A Vienne, en Autriche, ce samedi 16 juillet 2011, sa mémoire fut honorée lors de très respectueuses funérailles. De nombreuses têtes couronnées avaient fait le déplacement, ayant troqué les beaux atours du mariage monégasque du début de mois contre des tenues de deuil. Pourtant, les visages de l'infante Cristina d'Espagne, du couple royal Carl XVI Gustaf et de la reine Silvia de Suède, du prince Lorenz et de la princesse Astrid de Belgique, de la princesse Michael de Kent ou encore du prince souverain Hans-Adam II de Liechtenstein et de son épouse la princesse Marie Aglaë n'étaient pas contrits. Sans doute parce que la disparition du grand architecte européen, presque centenaire, appartient à la nature des choses, et que les grands d'Europe vivent avec son héritage, un legs précieux. La peine était en revanche bien marquée sur les faces de sa famille : Otto de Habsbourg-Lorraine (qui tenait beaucoup à la France de sa mère et à son ascendance dans la Maison de Lorraine - il revenait d'ailleurs régulièrement à Nancy et se recueillait sur les tombes familiales à la chapelle des Cordeliers) laisse sept enfants, dont l'archiduc Karl de Habsbourg-Lorraine, 50 ans, sixième d'une fratrie de sept (les grandes soeurs Andrea, Monika, Michaela, Gabriela et Walburga, et le jeune frère Georg), actuel prétendant au trône d'Autriche, auquel il avait transmis les rênes de la Maison de Habsbourg en 2007. L'héritier était entouré des siens, sa femme Francesca von Thyssen-Bornemisza et leurs enfants Ferdinand Zvonimir, Eleonore et Gloria, pour la cérémonie donnée en la cathédrale Saint Stephans de Vienne.
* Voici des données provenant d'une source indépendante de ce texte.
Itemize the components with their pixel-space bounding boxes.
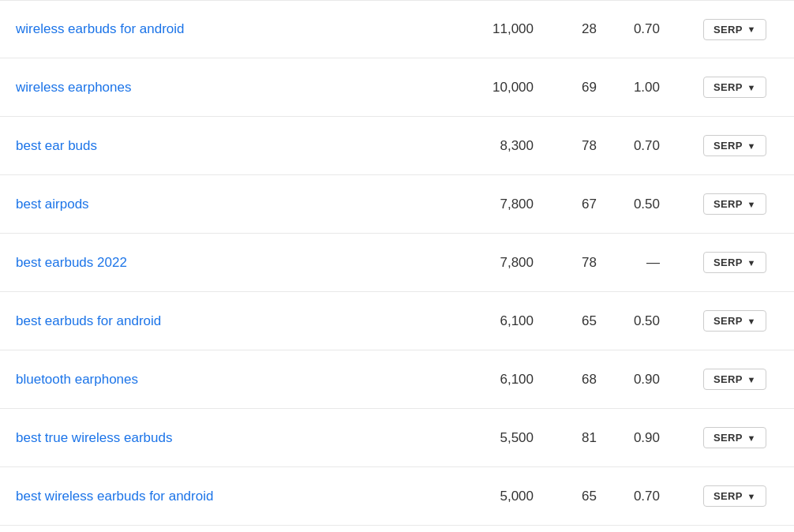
chevron-down-icon: ▼ bbox=[747, 492, 756, 501]
keyword-cell: best wireless earbuds for android bbox=[16, 489, 470, 504]
serp-label: SERP bbox=[713, 198, 743, 210]
serp-button[interactable]: SERP ▼ bbox=[703, 77, 766, 98]
keyword-link[interactable]: wireless earphones bbox=[16, 80, 131, 95]
keyword-link[interactable]: best airpods bbox=[16, 197, 89, 212]
table-row: wireless earbuds for android 11,000 28 0… bbox=[0, 0, 794, 58]
serp-button[interactable]: SERP ▼ bbox=[703, 19, 766, 40]
cpc-value: 0.50 bbox=[634, 197, 660, 212]
serp-button[interactable]: SERP ▼ bbox=[703, 193, 766, 215]
volume-cell: 5,500 bbox=[470, 430, 565, 446]
difficulty-value: 28 bbox=[582, 21, 597, 36]
keyword-cell: best earbuds 2022 bbox=[16, 255, 470, 271]
keyword-cell: best ear buds bbox=[16, 138, 470, 154]
cpc-value: 0.90 bbox=[634, 430, 660, 445]
table-row: best wireless earbuds for android 5,000 … bbox=[0, 467, 794, 526]
serp-button[interactable]: SERP ▼ bbox=[703, 369, 766, 390]
cpc-cell: 0.90 bbox=[628, 372, 691, 388]
table-row: wireless earphones 10,000 69 1.00 SERP ▼ bbox=[0, 58, 794, 117]
serp-cell: SERP ▼ bbox=[691, 193, 778, 215]
volume-cell: 6,100 bbox=[470, 372, 565, 388]
serp-button[interactable]: SERP ▼ bbox=[703, 252, 766, 273]
difficulty-cell: 65 bbox=[565, 313, 628, 329]
serp-label: SERP bbox=[713, 490, 743, 502]
volume-value: 11,000 bbox=[493, 21, 534, 36]
serp-button[interactable]: SERP ▼ bbox=[703, 310, 766, 332]
cpc-cell: 0.90 bbox=[628, 430, 691, 446]
cpc-value: 0.50 bbox=[634, 313, 660, 328]
difficulty-cell: 67 bbox=[565, 197, 628, 212]
difficulty-cell: 69 bbox=[565, 80, 628, 96]
keyword-link[interactable]: wireless earbuds for android bbox=[16, 21, 185, 36]
serp-cell: SERP ▼ bbox=[691, 252, 778, 273]
difficulty-value: 81 bbox=[582, 430, 597, 445]
difficulty-value: 78 bbox=[582, 138, 597, 153]
serp-cell: SERP ▼ bbox=[691, 485, 778, 507]
keyword-link[interactable]: best ear buds bbox=[16, 138, 97, 153]
serp-button[interactable]: SERP ▼ bbox=[703, 135, 766, 156]
keyword-cell: wireless earphones bbox=[16, 80, 470, 96]
difficulty-cell: 78 bbox=[565, 138, 628, 154]
keyword-cell: wireless earbuds for android bbox=[16, 21, 470, 37]
serp-button[interactable]: SERP ▼ bbox=[703, 427, 766, 448]
serp-label: SERP bbox=[713, 24, 743, 36]
keyword-link[interactable]: best true wireless earbuds bbox=[16, 430, 172, 445]
table-row: best earbuds for android 6,100 65 0.50 S… bbox=[0, 292, 794, 350]
cpc-cell: 0.70 bbox=[628, 138, 691, 154]
chevron-down-icon: ▼ bbox=[747, 141, 756, 151]
chevron-down-icon: ▼ bbox=[747, 83, 756, 92]
chevron-down-icon: ▼ bbox=[747, 317, 756, 326]
difficulty-cell: 65 bbox=[565, 489, 628, 504]
table-row: bluetooth earphones 6,100 68 0.90 SERP ▼ bbox=[0, 350, 794, 409]
cpc-cell: 0.50 bbox=[628, 197, 691, 212]
difficulty-value: 67 bbox=[582, 197, 597, 212]
volume-value: 5,500 bbox=[500, 430, 534, 445]
table-row: best earbuds 2022 7,800 78 — SERP ▼ bbox=[0, 234, 794, 292]
cpc-cell: 0.70 bbox=[628, 489, 691, 504]
volume-cell: 6,100 bbox=[470, 313, 565, 329]
difficulty-cell: 28 bbox=[565, 21, 628, 37]
serp-cell: SERP ▼ bbox=[691, 427, 778, 448]
volume-value: 6,100 bbox=[500, 313, 534, 328]
serp-label: SERP bbox=[713, 81, 743, 93]
volume-value: 6,100 bbox=[500, 372, 534, 387]
keyword-cell: best earbuds for android bbox=[16, 313, 470, 329]
serp-label: SERP bbox=[713, 432, 743, 444]
chevron-down-icon: ▼ bbox=[747, 258, 756, 268]
serp-cell: SERP ▼ bbox=[691, 135, 778, 156]
difficulty-value: 78 bbox=[582, 255, 597, 270]
keyword-table: wireless earbuds for android 11,000 28 0… bbox=[0, 0, 794, 526]
serp-label: SERP bbox=[713, 373, 743, 385]
cpc-cell: 0.50 bbox=[628, 313, 691, 329]
serp-label: SERP bbox=[713, 257, 743, 268]
difficulty-cell: 81 bbox=[565, 430, 628, 446]
serp-cell: SERP ▼ bbox=[691, 310, 778, 332]
chevron-down-icon: ▼ bbox=[747, 24, 756, 34]
chevron-down-icon: ▼ bbox=[747, 375, 756, 384]
cpc-cell: 1.00 bbox=[628, 80, 691, 96]
volume-cell: 10,000 bbox=[470, 80, 565, 96]
volume-value: 7,800 bbox=[500, 255, 534, 270]
serp-button[interactable]: SERP ▼ bbox=[703, 485, 766, 507]
chevron-down-icon: ▼ bbox=[747, 433, 756, 443]
cpc-value: 0.70 bbox=[634, 489, 660, 504]
serp-label: SERP bbox=[713, 140, 743, 152]
keyword-link[interactable]: bluetooth earphones bbox=[16, 372, 138, 387]
table-row: best true wireless earbuds 5,500 81 0.90… bbox=[0, 409, 794, 467]
difficulty-cell: 68 bbox=[565, 372, 628, 388]
keyword-link[interactable]: best wireless earbuds for android bbox=[16, 489, 213, 504]
keyword-cell: bluetooth earphones bbox=[16, 372, 470, 388]
volume-value: 7,800 bbox=[500, 197, 534, 212]
volume-cell: 5,000 bbox=[470, 489, 565, 504]
difficulty-cell: 78 bbox=[565, 255, 628, 271]
keyword-link[interactable]: best earbuds 2022 bbox=[16, 255, 127, 270]
cpc-cell: 0.70 bbox=[628, 21, 691, 37]
difficulty-value: 65 bbox=[582, 489, 597, 504]
keyword-link[interactable]: best earbuds for android bbox=[16, 313, 161, 328]
volume-cell: 7,800 bbox=[470, 255, 565, 271]
cpc-value: 0.90 bbox=[634, 372, 660, 387]
serp-label: SERP bbox=[713, 315, 743, 327]
table-row: best airpods 7,800 67 0.50 SERP ▼ bbox=[0, 175, 794, 234]
cpc-value: 0.70 bbox=[634, 138, 660, 153]
volume-cell: 11,000 bbox=[470, 21, 565, 37]
volume-value: 10,000 bbox=[493, 80, 534, 95]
Des obsèques avaient déjà eu lieu la semaine passée, avec levée du corps à Pöcking et des messes funèbres notamment à Pöcking, Munich, Vienne et Budapest. Samedi, c'était au tour du coeur de l'Europe de battre à l'unisson, en son sein, pour l'une de ses plus belles incarnations modernes. La dépouille de l'archiduc Otto de Habsbourg-Lorraine repose désormais dans la crypte impériale située sous l'église des Capucins, à Vienne, qui recèle les sépultures des Habsbourg depuis 1633 - exception faite de son père Charles Ier, enterré à Madère où il périt prématurément durant leur exil.
G.J.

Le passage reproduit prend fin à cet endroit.